DESCRIPTION OF THE TASK:
Could you transcribe every record below exactly, leaving out any pictures?

__________

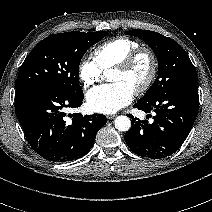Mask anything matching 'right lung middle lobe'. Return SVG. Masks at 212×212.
<instances>
[{
    "label": "right lung middle lobe",
    "mask_w": 212,
    "mask_h": 212,
    "mask_svg": "<svg viewBox=\"0 0 212 212\" xmlns=\"http://www.w3.org/2000/svg\"><path fill=\"white\" fill-rule=\"evenodd\" d=\"M106 34L107 31H72L48 36L26 57L15 88L49 86L71 96L82 95L78 74L80 60Z\"/></svg>",
    "instance_id": "1"
}]
</instances>
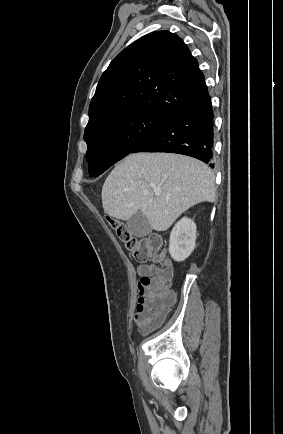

__________

RESPONSE AREA:
Mask anything matching 'right lung middle lobe'. Return SVG. Masks at 212×212.
<instances>
[{
    "label": "right lung middle lobe",
    "mask_w": 212,
    "mask_h": 212,
    "mask_svg": "<svg viewBox=\"0 0 212 212\" xmlns=\"http://www.w3.org/2000/svg\"><path fill=\"white\" fill-rule=\"evenodd\" d=\"M106 34L107 31H72L48 36L26 57L15 88L49 86L71 96L82 95L78 74L80 60Z\"/></svg>",
    "instance_id": "1"
}]
</instances>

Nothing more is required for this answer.